WASHINGTON • The threat of a US government shutdown this weekend appears to have receded after President Donald Trump backed away from a demand that Congress include funding for his planned border wall with Mexico in a short- term spending Bill.
But even if the fight over wall funding is over, Republicans and Democrats still have difficult issues to resolve as they face tomorrow night's deadline when existing money expires for many federal agencies.
Some lawmakers said they would need to pass a short-term extension of current spending, possibly of one week's duration, in order to finish negotiating longer-term legislation for funding the government through the end of September.

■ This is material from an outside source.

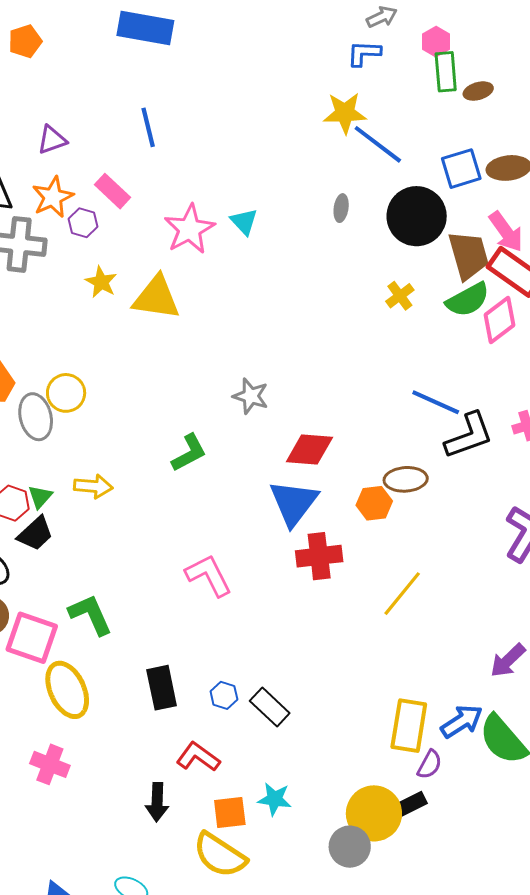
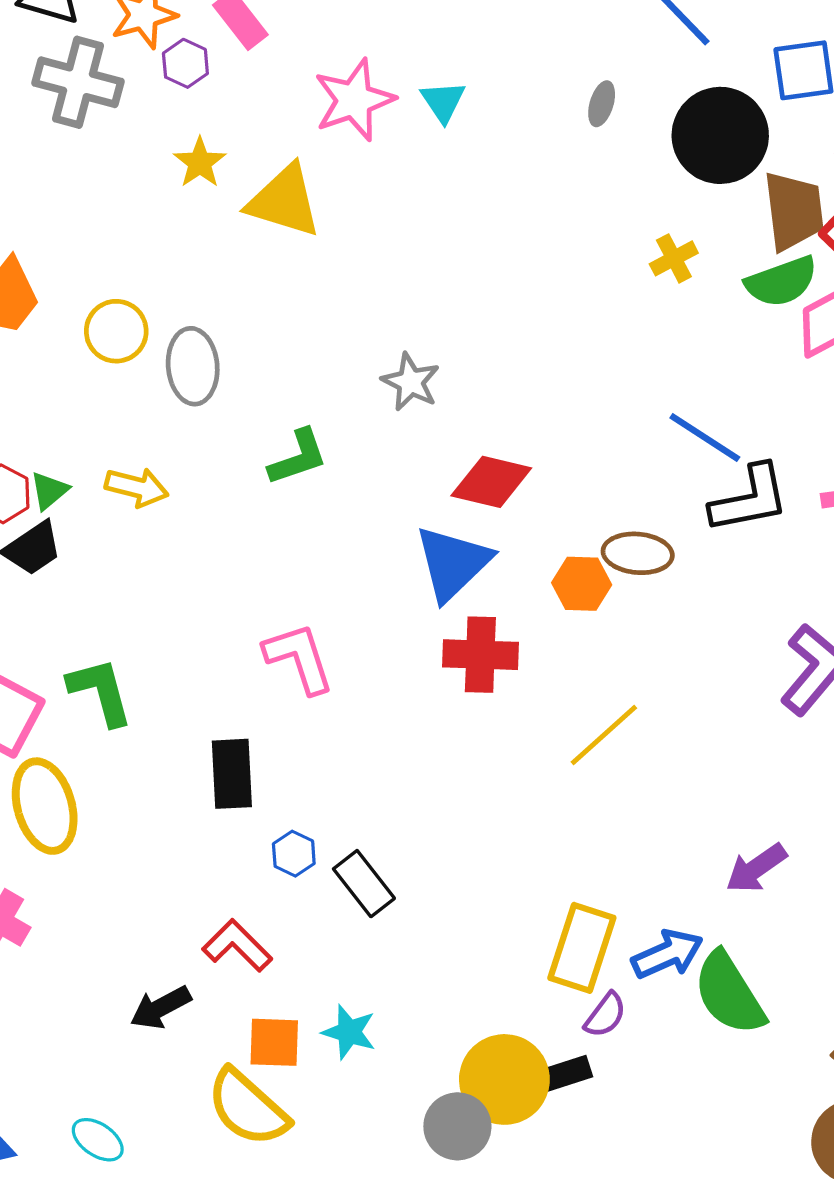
gray ellipse: (36, 417) -> (193, 366), moved
black rectangle: (162, 688) -> (232, 774), moved
black arrow: (157, 802) -> (161, 1008), turned 51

But on Tuesday night, some leading Republicans and Democrats in the House and Senate expressed optimism that Congress could pass the longer-term Bill and avoid having to rely on another temporary extension of last year's funding levels.

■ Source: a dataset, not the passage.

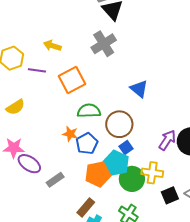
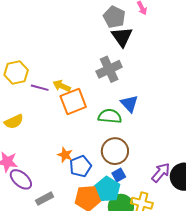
yellow arrow: (52, 46) -> (62, 86), moved
blue triangle: (139, 89) -> (129, 104), moved
green semicircle: (89, 111) -> (110, 116), moved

"We're really close," said Republican Representative Mario Diaz- Balart, a senior member of the House Appropriations Committee.
If no spending measure is in place before 12:01am on Saturday, government funds will halt and hundreds of thousands of federal employees will be temporarily laid off.
Mr Trump removed a crucial sticking point when he said on Monday that he may wait until Republicans begin drafting the budget blueprint for the fiscal year starting Oct 1 to seek funding for the wall, a signature election pledge.
Passing the Bill needs some Democrat votes in the Senate, although Democratic leaders had said they would not support a Bill that included funds for the wall.
If no spending measure covering April 29 to Sept 30 is in place before 12:01am on Saturday, government funds will halt and hundreds of thousands of federal employees will be temporarily laid off.
Mr Trump had run the risk of being blamed by Democrats for a shutdown, which would start on his 100th day in office.